Directions »
May I please have every record restated word for word, with the images left out?

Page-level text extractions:
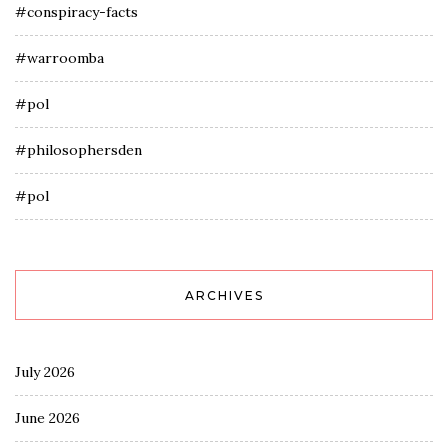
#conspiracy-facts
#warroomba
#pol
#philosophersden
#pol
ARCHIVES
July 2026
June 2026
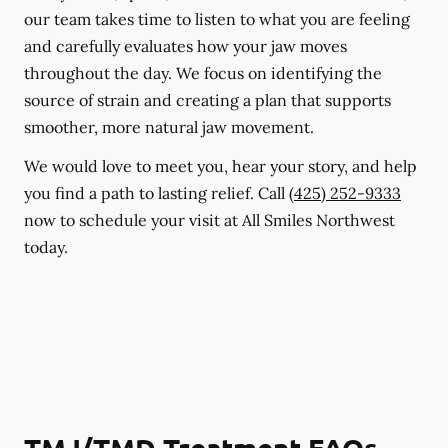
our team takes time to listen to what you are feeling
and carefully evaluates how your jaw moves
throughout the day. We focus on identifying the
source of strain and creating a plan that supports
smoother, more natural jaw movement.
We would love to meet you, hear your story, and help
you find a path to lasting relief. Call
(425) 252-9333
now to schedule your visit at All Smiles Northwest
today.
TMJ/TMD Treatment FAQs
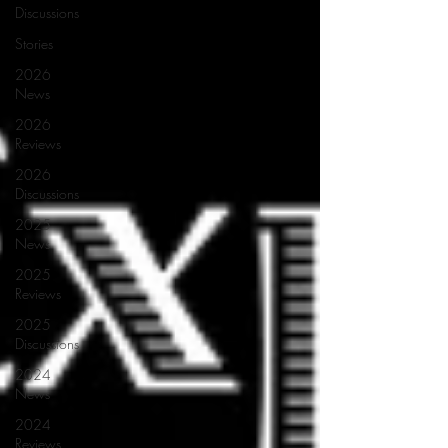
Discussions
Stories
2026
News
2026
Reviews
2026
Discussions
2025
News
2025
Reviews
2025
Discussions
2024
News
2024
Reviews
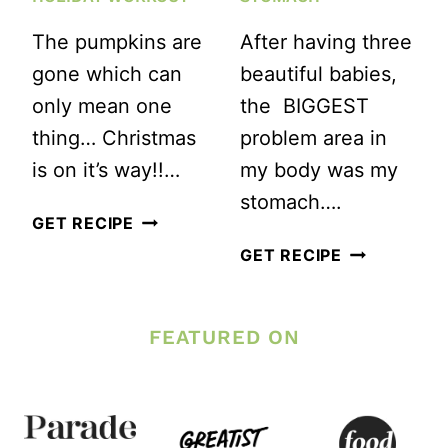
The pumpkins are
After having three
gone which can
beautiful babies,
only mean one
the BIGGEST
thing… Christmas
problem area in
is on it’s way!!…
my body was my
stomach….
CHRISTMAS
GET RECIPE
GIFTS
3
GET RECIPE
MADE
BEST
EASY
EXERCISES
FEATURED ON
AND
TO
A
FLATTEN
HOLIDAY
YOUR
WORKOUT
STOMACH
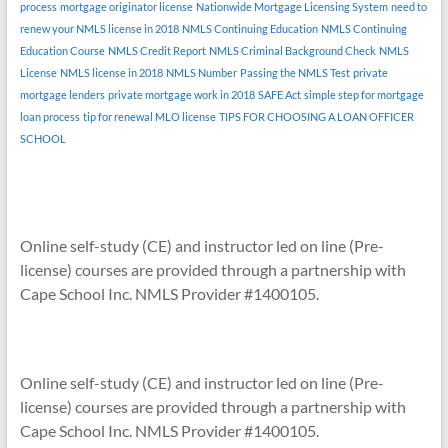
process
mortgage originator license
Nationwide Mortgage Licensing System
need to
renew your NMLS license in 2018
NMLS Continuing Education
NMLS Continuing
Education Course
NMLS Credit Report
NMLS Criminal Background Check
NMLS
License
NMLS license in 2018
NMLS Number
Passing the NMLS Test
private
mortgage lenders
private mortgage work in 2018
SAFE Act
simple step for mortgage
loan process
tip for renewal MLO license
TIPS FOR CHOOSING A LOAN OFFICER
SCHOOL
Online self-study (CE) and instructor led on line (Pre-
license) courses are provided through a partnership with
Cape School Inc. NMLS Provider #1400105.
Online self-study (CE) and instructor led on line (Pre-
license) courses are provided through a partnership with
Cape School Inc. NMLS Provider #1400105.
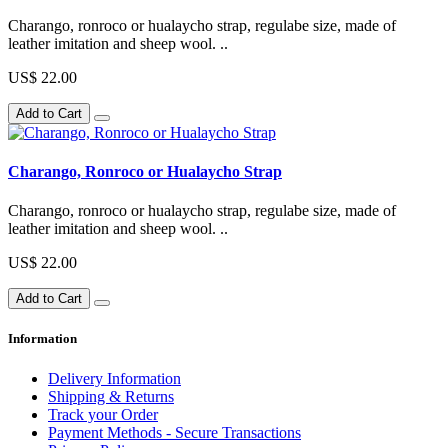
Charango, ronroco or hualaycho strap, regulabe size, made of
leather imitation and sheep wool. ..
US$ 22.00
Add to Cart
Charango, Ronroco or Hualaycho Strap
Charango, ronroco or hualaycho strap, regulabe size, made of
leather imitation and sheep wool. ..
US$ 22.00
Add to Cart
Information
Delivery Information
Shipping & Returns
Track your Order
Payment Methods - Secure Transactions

Task output »
#conspiracy-facts
#warroomba
#pol
#philosophersden
#pol
ARCHIVES
July 2026
June 2026
our team takes time to listen to what you are feeling
and carefully evaluates how your jaw moves
throughout the day. We focus on identifying the
source of strain and creating a plan that supports
smoother, more natural jaw movement.
We would love to meet you, hear your story, and help
you find a path to lasting relief. Call
(425) 252-9333
now to schedule your visit at All Smiles Northwest
today.
TMJ/TMD Treatment FAQs
Discussions
Stories
2026
News
2026
Reviews
2026
Discussions
2025
News
2025
Reviews
2025
Discussions
2024
News
2024
Reviews
The pumpkins are
After having three
gone which can
beautiful babies,
only mean one
the BIGGEST
thing… Christmas
problem area in
is on it’s way!!…
my body was my
stomach….
CHRISTMAS
GET RECIPE
GIFTS
3
GET RECIPE
MADE
BEST
EASY
EXERCISES
FEATURED ON
AND
TO
A
FLATTEN
HOLIDAY
YOUR
WORKOUT
STOMACH
process
mortgage originator license
Nationwide Mortgage Licensing System
need to
renew your NMLS license in 2018
NMLS Continuing Education
NMLS Continuing
Education Course
NMLS Credit Report
NMLS Criminal Background Check
NMLS
License
NMLS license in 2018
NMLS Number
Passing the NMLS Test
private
mortgage lenders
private mortgage work in 2018
SAFE Act
simple step for mortgage
loan process
tip for renewal MLO license
TIPS FOR CHOOSING A LOAN OFFICER
SCHOOL
Online self-study (CE) and instructor led on line (Pre-
license) courses are provided through a partnership with
Cape School Inc. NMLS Provider #1400105.
Online self-study (CE) and instructor led on line (Pre-
license) courses are provided through a partnership with
Cape School Inc. NMLS Provider #1400105.
Charango, ronroco or hualaycho strap, regulabe size, made of
leather imitation and sheep wool. ..
US$ 22.00
Add to Cart
Charango, Ronroco or Hualaycho Strap
Charango, ronroco or hualaycho strap, regulabe size, made of
leather imitation and sheep wool. ..
US$ 22.00
Add to Cart
Information
Delivery Information
Shipping & Returns
Track your Order
Payment Methods - Secure Transactions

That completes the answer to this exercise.